Transcribed page contents —
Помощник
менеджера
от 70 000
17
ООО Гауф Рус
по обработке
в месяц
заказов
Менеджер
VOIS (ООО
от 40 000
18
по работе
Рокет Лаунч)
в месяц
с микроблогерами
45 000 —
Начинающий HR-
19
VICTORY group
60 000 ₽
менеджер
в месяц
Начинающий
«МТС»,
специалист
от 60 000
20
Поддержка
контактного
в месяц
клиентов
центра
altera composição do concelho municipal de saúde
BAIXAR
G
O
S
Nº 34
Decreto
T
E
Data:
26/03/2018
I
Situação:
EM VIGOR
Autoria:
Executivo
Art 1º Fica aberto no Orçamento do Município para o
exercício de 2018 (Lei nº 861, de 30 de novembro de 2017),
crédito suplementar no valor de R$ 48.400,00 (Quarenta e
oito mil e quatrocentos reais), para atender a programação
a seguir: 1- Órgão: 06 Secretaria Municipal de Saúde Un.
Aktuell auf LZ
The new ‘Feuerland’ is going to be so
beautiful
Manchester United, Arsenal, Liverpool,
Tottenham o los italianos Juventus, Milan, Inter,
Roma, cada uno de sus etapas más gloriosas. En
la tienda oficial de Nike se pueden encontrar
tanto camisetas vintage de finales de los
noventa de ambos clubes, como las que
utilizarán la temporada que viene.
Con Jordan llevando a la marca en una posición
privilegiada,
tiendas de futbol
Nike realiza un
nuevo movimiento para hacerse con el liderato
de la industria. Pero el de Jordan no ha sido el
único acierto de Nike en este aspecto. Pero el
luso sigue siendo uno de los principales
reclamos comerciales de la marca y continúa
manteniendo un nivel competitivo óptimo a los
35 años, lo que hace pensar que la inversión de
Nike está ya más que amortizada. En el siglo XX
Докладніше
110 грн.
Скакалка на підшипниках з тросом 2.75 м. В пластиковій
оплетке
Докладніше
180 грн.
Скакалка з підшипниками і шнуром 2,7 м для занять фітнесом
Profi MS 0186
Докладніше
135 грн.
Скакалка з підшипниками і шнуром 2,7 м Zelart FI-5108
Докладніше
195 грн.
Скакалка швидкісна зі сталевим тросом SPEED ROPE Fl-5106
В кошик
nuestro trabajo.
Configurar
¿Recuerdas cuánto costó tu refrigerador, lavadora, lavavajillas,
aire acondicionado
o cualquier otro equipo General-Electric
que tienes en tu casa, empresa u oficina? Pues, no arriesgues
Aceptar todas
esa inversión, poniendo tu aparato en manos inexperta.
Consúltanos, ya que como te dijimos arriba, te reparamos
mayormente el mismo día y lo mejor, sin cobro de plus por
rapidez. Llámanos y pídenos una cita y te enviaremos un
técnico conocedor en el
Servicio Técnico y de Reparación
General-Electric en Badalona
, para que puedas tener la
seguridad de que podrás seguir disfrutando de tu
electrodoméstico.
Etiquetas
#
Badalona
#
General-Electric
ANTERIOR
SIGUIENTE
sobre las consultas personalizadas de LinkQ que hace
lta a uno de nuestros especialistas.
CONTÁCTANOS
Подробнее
* * *
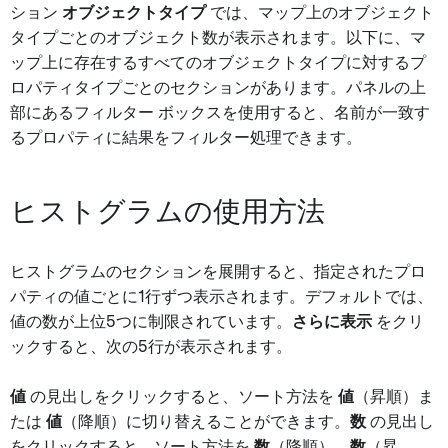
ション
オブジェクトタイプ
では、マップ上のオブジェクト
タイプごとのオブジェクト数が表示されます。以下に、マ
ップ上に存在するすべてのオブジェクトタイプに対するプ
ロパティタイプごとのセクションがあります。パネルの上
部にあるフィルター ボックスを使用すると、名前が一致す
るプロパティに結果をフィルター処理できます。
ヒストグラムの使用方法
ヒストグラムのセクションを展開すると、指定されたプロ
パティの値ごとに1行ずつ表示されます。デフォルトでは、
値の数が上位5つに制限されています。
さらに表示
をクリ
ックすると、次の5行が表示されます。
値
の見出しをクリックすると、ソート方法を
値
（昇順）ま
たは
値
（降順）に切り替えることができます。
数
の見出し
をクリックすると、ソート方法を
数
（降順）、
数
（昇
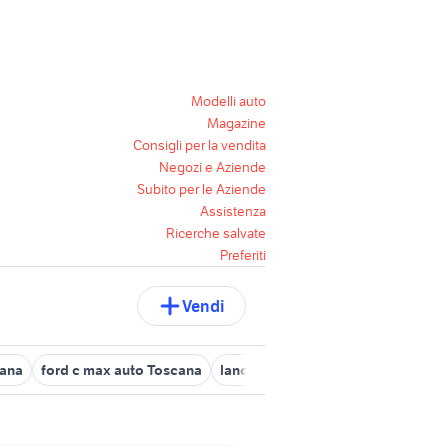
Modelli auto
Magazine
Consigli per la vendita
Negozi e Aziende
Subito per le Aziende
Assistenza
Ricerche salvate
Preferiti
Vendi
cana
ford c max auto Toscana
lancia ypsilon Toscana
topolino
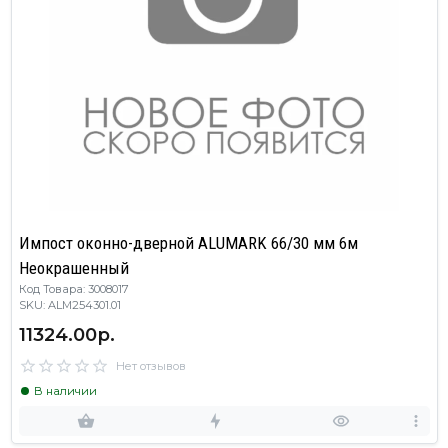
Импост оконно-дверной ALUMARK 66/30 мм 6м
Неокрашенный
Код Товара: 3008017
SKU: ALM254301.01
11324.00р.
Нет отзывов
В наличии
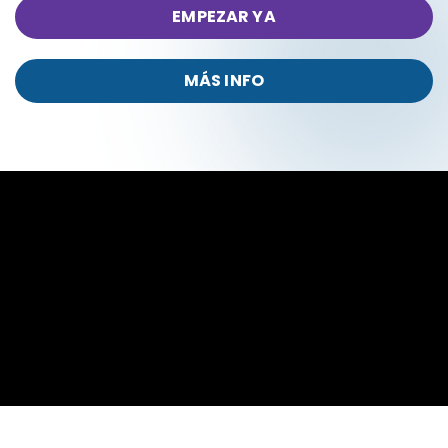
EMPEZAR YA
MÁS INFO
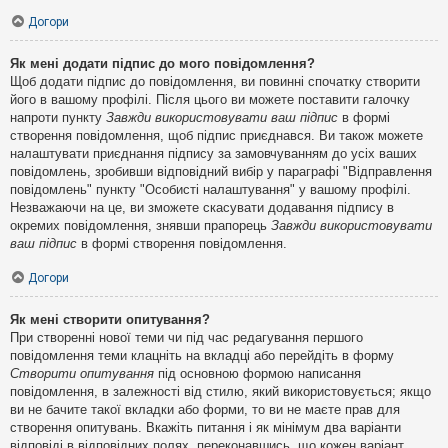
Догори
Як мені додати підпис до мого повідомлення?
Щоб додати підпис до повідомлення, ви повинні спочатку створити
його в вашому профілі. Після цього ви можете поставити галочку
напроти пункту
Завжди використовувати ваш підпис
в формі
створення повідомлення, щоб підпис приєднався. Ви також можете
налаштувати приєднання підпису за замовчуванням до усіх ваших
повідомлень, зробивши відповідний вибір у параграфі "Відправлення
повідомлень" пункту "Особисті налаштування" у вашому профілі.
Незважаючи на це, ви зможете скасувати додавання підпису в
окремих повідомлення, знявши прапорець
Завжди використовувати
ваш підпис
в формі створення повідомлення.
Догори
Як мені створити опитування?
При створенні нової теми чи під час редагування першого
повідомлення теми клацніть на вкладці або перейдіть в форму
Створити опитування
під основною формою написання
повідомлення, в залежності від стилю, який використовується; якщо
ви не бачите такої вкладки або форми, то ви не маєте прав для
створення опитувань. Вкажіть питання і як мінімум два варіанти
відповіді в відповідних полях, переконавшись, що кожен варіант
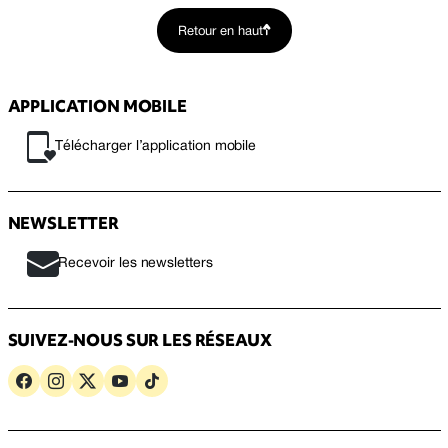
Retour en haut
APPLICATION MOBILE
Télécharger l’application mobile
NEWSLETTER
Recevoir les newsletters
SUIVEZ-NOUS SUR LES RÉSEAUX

About this task — Among the records above, repeat exactly the line with "Рокет Лаунч)", the line with "Roma, cada uno", and every line in between, and only those.

Completed exercise —
Рокет Лаунч)
в месяц
с микроблогерами
45 000 —
Начинающий HR-
19
VICTORY group
60 000 ₽
менеджер
в месяц
Начинающий
«МТС»,
специалист
от 60 000
20
Поддержка
контактного
в месяц
клиентов
центра
altera composição do concelho municipal de saúde
BAIXAR
G
O
S
Nº 34
Decreto
T
E
Data:
26/03/2018
I
Situação:
EM VIGOR
Autoria:
Executivo
Art 1º Fica aberto no Orçamento do Município para o
exercício de 2018 (Lei nº 861, de 30 de novembro de 2017),
crédito suplementar no valor de R$ 48.400,00 (Quarenta e
oito mil e quatrocentos reais), para atender a programação
a seguir: 1- Órgão: 06 Secretaria Municipal de Saúde Un.
Aktuell auf LZ
The new ‘Feuerland’ is going to be so
beautiful
Manchester United, Arsenal, Liverpool,
Tottenham o los italianos Juventus, Milan, Inter,
Roma, cada uno de sus etapas más gloriosas. En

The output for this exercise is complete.